- Biryani has over 40 distinct versions in Hyderabad alone.
- It is believed that Mughals first introduced Biryani in North India
- Here are some of the best versions of Biryani from across the country
Biryani Recipes – Who doesn’t love a plate of flavourful Biryani? Biryani, an evergreen classic, really needs no introduction. It’s aromatic, it’s heavenly and one of the most loved delicacies not just in India but across the globe. It is believed that Mughals were the first to introduce biryani in North India whereas South India was exposed to its brilliance through the Arabs. Biryani flourished in some of the notable Muslim centres throughout the country – including Lucknow, old Delhi and Hyderabad, to name a few – after which it was gradually embraced by all.
The style of cooking Biryani in North India differed from the Southern states. Since a large part of North India was inhabited by vegetarian communities like Brahmins and Marwaris, North Indians successfully experimented with it to arrive at the vegetarian versions. Vegetable Biryani, colloquially called ‘Tehri’ is a classic Sunday meal in most North Indian homes.
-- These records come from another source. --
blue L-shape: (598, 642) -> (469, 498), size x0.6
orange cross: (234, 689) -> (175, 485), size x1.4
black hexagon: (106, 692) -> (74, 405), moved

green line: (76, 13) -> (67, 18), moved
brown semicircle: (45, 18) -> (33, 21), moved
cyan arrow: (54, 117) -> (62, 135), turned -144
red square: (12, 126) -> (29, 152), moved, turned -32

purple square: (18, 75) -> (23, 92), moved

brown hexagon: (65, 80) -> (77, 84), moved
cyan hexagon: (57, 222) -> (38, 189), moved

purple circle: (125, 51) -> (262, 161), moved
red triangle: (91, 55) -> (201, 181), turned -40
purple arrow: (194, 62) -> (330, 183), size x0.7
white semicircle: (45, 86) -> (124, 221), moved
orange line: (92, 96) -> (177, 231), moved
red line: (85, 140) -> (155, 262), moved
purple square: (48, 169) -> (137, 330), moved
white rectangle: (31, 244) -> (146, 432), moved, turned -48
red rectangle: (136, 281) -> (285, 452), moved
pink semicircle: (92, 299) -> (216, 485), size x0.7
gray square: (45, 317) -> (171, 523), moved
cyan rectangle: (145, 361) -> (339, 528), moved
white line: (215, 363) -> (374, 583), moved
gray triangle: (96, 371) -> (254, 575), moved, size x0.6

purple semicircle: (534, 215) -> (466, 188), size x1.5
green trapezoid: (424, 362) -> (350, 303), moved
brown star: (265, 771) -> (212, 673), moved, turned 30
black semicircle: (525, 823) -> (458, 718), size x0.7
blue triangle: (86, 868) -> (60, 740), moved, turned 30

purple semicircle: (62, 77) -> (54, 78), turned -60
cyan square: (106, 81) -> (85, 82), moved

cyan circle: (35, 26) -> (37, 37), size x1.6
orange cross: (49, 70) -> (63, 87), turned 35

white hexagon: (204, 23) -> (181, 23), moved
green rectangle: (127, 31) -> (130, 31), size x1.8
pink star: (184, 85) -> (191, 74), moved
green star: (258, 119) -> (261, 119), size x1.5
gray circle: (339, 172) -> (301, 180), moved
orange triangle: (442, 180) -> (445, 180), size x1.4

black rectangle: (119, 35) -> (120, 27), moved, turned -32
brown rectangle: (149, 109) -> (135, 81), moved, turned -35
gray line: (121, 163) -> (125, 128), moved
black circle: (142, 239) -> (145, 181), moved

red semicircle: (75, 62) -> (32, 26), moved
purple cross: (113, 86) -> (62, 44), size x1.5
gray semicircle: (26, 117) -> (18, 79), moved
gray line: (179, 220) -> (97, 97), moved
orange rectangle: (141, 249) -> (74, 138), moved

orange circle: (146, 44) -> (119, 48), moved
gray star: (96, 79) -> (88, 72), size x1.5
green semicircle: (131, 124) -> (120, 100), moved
Rice is widely consumed in the Southern part of the country owing to which one can find a miscellany of mouthwatering versions. South India boasts of a wide variety of Biryanis over any other part of the country. Hyderabad itself is said to cook up to 40 distinct versions. The fiery chettinad cuisine of Tamil Nadu exhibits magnificent Biryanis. Some of the most celebrated Biryanis of South include – Hyderabadi Biryani, Coorgi Mutton Biryani, Bhatkali Biryani and Mangalorean Fish Biryani.
The Western part of the country bristles with a fantastic collection of Biryanis, one of the famous being the Bombay Biryani – a hearty combination of spices, meat and rice, studded with kewra. The Khojas and Boris Muslim communities kept alive the tradition of cooking Biryanis. When in Western India, one must try the Sindhi Biryani, Gujarati Biryani and Memoni Biryani. Aurangabad is also a centre where one can get a taste of Mughlai Biryani in Maharashtrian style.
In East, Biryani is mostly cooked in Bengal. They combine rice with meat, fish and prawns and cook it with heart-warming spices and ingredients. To talk of North-East India, one of the most notable Biryanis is the Assamese Kampuri Biryani.
Unlike Pulao, Biryani involves cooking rice and meat separately and finally cooking them together by forming layers of each in a vessel. One of the most famous ways of cooking Biryani is the dum method. It involves sealing the vessel thoroughly and keeping the lid closed to trap in the aroma. The Biryani is then cooked over slow fire/dum.
Traditionally, Biryanis can be classified under two categories – Pakki, wherein cooked meat is coupled with half-cooked rice and further cooked – and Katchi which involves raw mutton pieces, marinated in yogurt and spices, cooked together with uncooked rice.
Biryani is a complete meal in itself, apt to suit all occasions; whether a hearty meal on a lazy Sunday afternoon or a grand, scrumptious indulgence at the dinner table – there are varieties available to please one and all.